U.S. Bank Executives and Hospital CEOs: Corporatizing Our Healthcare
Minnesota-based multinational U.S. Bank is the fifth largest banking institution in the United States. U.S. Bank has direct ties to healthcare in Minnesota as a lender and “master trustee” for hospitals, and several of their top executives serve on the Boards of Directors of Minnesota hospital systems.
U.S. Bank leadership are spreading their profit-first approach to Minnesota healthcare.
Timothy Welsh, U.S. Bank Vice Chair of Consumer and Business Banking, sits on Allina’s Board of Directors. Jodi Richard, U.S. Bank Vice Chair and Chief Risk Officer, sits on M Health Fairview’s Board of Directors. Jeff von Gillern, U.S. Bank Vice Chair, Technology and Operations Services, sits on the Children’s Minnesota Board of Directors.
Banking executives don’t share the same priorities as Minnesota’s patients and healthcare workers—so why are they on hospital boards?

Timothy Welsh
Allina Board of Directors

Jodi Richard
Fairview Board of Directors

Jeff von Gillern
Children’s Board of Directors
The silence of these bank executives on the failed leadership of hospital CEOs during negotiations with Minnesota nurses suggests the priorities they bring to the boardroom have more to do with profit than patient care. Rather than bargain a fair contract with nurses, these executives sat by as hospital CEOs paid millions of dollars to temporarily replace nurses at hospitals in September — Fairview alone spent $20 million.
Failed Leadership
Perhaps U.S. Bank executives have been distracted by their own recent bad news. As of October 20, U.S. Bancorp stock was down 36 percent from the previous year. Recently released reports reveal:
- Net income declined nearly 10.7 percent
- Diluted earnings per share declined by 10.8 percent
Since 2000, U.S. Bank, its subsidiaries, and predecessors racked up nearly $1.3 billion in regulatory fines.
Now these executives are sitting by as the hospital CEOs working under them continue to fail as leaders in healthcare by prioritizing profits over patients.
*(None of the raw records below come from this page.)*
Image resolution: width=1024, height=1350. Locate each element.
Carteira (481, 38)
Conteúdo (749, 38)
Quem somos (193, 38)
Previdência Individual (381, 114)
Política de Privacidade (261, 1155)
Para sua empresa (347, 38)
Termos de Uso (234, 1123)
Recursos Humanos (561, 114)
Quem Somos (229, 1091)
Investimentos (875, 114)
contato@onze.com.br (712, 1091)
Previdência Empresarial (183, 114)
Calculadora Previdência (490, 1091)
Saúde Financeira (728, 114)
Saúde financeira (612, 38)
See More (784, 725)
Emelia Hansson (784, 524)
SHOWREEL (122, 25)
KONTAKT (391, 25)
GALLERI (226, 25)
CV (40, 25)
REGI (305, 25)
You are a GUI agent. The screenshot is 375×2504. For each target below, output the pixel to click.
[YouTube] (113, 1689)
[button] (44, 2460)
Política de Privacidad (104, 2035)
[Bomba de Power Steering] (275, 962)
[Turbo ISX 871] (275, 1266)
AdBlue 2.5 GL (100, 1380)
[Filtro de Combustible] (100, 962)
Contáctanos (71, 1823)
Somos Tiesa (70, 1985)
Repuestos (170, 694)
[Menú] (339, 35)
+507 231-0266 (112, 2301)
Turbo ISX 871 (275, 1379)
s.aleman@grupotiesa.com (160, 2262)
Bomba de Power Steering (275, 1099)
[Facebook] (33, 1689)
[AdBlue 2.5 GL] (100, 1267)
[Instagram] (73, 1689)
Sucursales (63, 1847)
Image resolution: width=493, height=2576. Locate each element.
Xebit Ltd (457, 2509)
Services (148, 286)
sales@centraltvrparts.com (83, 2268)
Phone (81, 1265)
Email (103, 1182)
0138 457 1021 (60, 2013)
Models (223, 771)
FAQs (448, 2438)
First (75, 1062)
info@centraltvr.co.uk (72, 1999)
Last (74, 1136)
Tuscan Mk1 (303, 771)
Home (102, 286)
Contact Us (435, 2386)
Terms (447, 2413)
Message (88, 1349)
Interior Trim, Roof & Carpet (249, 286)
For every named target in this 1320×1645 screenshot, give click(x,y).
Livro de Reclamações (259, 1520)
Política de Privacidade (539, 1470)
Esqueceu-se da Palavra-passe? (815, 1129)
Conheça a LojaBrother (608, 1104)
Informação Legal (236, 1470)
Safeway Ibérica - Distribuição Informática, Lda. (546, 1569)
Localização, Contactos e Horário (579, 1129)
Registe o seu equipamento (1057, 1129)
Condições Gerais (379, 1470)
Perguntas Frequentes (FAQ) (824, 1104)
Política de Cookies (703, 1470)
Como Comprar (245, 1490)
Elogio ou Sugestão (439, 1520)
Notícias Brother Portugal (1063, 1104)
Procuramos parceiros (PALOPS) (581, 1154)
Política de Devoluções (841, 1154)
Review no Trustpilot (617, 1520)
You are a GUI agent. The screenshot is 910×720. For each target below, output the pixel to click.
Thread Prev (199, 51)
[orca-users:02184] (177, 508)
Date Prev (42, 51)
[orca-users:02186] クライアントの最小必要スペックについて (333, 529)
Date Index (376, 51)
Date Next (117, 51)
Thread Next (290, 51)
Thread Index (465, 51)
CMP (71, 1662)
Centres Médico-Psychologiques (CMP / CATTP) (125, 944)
U.S. Bank executives are part of the problem
U.S. Bank executives who serve on the boards of major hospitals have failed to publicly intervene to hold hospital CEOs responsible to the public interest. These and other hospital CEOs are failing as leaders, abandoning nurses and patients at the bedside.
Every day these CEOs choose to under-staff nurses, leaving patients to wait longer for a hospital bed or with their call lights on, as nurses are stretched thin trying to help patients use the restroom, turn over in bed, or with medications. Their failure to approve a fair contract forced nurses to take to the picket line in September, meaning patients received care from replacement workers who do not know our local hospitals and our patients like Minnesota nurses do.
As Angela Bechetti, RN at Allina’s Abbott Northwestern Hospital told WCCO-TV during the strike, the replacement nurses hired by her CEO “don’t know our policies [or] our protocols… They don’t know where stuff is, how does our unit work, how do our patients work and you can’t learn that in a couple days of training and that’s an issue for us.”
James Hereford, CEO, M Health Fairview
Under the watch of the U.S. Bank-backed Board of Directors, Hereford has taken a successful healthcare system and turned it into a cash-tree for himself and other executives at the expense of patients and bedside workers. Since 2017, Hereford has taken a 91 percent raise, bringing his total compensation to more than $2.6 million. All of this was happening while he simultaneously shut down Bethesda and St. Joseph’s hospitals during the pandemic and admitted to an affordability crisis in healthcare. Additionally, he has helped bring for-profit healthcare companies to Minnesota through joint ventures with AccentCare and Acadia Healthcare, clear moves towards a profit-first approach to healthcare.
Lisa Shannon, CEO, Allina Health
Tim Welsh of U.S. Bank sits on the Allina Health Board of Directors which hired Lisa Shannon as CEO of the health system, looking past her record at University of Louisville Hospital where state inspectors identified deficiencies in nursing services under her watch in 2016. Healthcare workers, including doctors, criticized hospital executives at the University of Louisville Hospital for instituting layoffs and cuts, which they said forced the hospital to rely on travel nurses unfamiliar with procedures. Now, with less than a year on the job at Allina, Shannon is now being criticized yet again for failing to put patients before profits and to settle a fair contract with nurses.
Marc Gorelick, MD, CEO, Children's Minnesota
While Jeff von Gillern served on the Children’s Minnesota Board of Directors, health system CEO Marc Gorelick moved to “consolidate” the Pediatric Intensive Care Units (PICU) at their Minneapolis and St. Paul campuses, moving all children needing ICU care to the Minneapolis campus. This change means that Children admitted to the St. Paul emergency department who may then require ICU-level care would have to be transported to Minneapolis. These delays in care can increase the chances of poor outcomes for patients.